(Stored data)

Content starts

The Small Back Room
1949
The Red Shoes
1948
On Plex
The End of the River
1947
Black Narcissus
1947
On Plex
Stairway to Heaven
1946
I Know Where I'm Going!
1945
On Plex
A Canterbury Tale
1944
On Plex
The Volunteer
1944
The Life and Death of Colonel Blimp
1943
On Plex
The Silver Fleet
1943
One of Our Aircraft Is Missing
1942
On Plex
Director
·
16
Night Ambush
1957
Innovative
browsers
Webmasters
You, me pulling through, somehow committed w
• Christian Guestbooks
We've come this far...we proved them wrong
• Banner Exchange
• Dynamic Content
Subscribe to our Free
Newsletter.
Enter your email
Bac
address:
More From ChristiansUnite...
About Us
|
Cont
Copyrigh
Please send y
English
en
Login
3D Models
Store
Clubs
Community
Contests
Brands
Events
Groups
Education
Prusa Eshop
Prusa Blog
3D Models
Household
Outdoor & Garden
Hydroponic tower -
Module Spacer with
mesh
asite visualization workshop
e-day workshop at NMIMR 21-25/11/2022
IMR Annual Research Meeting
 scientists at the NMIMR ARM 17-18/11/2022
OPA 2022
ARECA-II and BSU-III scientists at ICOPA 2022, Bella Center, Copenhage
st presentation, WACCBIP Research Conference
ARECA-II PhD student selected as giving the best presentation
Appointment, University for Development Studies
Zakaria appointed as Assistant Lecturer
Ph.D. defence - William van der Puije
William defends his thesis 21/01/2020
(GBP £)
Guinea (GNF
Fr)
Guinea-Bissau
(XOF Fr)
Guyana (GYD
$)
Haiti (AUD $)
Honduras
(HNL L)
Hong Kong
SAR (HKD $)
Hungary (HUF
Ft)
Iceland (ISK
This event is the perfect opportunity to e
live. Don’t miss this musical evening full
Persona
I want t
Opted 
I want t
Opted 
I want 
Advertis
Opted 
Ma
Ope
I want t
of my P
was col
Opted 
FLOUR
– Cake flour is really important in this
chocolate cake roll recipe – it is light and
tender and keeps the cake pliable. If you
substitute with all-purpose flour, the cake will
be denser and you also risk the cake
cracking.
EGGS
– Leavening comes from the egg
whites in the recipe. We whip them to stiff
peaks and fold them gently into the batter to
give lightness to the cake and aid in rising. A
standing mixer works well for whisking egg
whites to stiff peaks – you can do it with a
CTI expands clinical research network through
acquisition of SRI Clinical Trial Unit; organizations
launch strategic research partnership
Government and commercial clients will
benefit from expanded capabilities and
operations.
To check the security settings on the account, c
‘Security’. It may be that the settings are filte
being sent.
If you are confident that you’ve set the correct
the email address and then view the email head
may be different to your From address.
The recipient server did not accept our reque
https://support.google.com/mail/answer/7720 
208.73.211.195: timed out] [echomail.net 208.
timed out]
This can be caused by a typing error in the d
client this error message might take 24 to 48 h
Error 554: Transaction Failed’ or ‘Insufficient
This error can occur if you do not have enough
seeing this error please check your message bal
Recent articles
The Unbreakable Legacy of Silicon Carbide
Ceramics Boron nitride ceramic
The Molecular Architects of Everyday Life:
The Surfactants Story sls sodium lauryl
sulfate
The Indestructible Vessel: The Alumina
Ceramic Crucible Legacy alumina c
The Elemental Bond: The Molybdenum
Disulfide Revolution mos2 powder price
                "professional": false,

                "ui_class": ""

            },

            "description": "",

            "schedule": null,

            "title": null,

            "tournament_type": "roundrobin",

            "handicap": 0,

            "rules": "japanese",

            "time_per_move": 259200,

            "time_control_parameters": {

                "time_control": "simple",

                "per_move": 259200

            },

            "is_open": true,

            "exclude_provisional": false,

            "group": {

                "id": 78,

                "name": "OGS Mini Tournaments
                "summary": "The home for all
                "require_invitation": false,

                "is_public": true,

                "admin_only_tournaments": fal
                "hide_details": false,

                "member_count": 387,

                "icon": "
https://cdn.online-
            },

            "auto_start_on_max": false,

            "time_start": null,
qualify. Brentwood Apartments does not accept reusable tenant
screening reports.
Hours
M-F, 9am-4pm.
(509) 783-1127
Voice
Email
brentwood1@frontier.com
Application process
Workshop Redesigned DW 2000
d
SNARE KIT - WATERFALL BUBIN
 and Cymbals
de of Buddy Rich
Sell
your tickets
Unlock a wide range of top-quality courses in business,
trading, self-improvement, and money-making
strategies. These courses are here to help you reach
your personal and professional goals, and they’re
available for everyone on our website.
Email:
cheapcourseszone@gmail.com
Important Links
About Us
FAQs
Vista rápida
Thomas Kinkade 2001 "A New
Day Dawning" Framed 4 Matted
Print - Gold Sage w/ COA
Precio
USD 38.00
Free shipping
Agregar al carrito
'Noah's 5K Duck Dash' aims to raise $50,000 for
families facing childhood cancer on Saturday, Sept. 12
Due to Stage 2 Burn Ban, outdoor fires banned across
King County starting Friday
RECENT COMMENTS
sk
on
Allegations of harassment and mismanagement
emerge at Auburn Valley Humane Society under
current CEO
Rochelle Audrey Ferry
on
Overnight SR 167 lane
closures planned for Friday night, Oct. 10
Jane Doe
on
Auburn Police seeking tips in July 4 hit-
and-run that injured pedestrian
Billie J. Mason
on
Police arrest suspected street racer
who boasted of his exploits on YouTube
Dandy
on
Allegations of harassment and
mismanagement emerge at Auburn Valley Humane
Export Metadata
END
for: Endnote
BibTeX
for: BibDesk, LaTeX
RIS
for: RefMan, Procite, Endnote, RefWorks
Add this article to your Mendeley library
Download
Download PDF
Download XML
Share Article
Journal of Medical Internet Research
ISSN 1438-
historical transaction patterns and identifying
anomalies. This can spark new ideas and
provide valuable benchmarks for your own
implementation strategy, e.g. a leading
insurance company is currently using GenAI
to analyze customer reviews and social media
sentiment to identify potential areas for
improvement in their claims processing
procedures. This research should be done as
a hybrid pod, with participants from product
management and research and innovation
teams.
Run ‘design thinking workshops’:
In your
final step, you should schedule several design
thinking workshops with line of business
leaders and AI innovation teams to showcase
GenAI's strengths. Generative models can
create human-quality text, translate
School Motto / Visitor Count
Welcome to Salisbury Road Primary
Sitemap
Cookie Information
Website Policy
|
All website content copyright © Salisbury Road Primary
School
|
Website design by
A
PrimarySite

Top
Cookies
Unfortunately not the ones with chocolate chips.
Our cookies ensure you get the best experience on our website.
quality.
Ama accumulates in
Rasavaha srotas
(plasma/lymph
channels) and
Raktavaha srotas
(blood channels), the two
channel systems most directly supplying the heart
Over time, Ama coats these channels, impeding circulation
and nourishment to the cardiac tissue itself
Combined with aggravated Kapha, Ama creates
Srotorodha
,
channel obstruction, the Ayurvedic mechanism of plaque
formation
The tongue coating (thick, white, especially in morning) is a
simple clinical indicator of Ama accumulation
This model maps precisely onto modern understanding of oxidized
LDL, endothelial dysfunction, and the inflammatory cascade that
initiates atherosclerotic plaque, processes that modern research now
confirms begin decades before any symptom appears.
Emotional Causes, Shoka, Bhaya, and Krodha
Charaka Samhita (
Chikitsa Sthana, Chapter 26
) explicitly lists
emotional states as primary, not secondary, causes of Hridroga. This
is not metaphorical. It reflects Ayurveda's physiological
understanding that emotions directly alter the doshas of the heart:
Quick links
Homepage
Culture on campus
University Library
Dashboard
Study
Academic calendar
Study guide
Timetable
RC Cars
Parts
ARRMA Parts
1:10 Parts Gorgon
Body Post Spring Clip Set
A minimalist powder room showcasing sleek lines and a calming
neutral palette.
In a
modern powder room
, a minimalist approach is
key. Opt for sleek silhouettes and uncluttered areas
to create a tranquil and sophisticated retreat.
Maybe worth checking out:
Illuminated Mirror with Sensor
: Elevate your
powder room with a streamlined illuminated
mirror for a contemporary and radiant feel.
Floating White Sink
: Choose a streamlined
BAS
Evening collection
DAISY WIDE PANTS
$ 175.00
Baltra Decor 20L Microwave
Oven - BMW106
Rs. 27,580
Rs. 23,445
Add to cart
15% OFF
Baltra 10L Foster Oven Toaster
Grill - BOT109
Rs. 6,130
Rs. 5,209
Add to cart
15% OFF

Content ends

WORK TO COMPLETE:
Copy out only the lines above from the one with "Hungary (HUF" to the one with "the email address", inclusive, exactly as they stand.

ANSWER:
Hungary (HUF
Ft)
Iceland (ISK
This event is the perfect opportunity to e
live. Don’t miss this musical evening full
Persona
I want t
Opted 
I want t
Opted 
I want 
Advertis
Opted 
Ma
Ope
I want t
of my P
was col
Opted 
FLOUR
– Cake flour is really important in this
chocolate cake roll recipe – it is light and
tender and keeps the cake pliable. If you
substitute with all-purpose flour, the cake will
be denser and you also risk the cake
cracking.
EGGS
– Leavening comes from the egg
whites in the recipe. We whip them to stiff
peaks and fold them gently into the batter to
give lightness to the cake and aid in rising. A
standing mixer works well for whisking egg
whites to stiff peaks – you can do it with a
CTI expands clinical research network through
acquisition of SRI Clinical Trial Unit; organizations
launch strategic research partnership
Government and commercial clients will
benefit from expanded capabilities and
operations.
To check the security settings on the account, c
‘Security’. It may be that the settings are filte
being sent.
If you are confident that you’ve set the correct
the email address and then view the email head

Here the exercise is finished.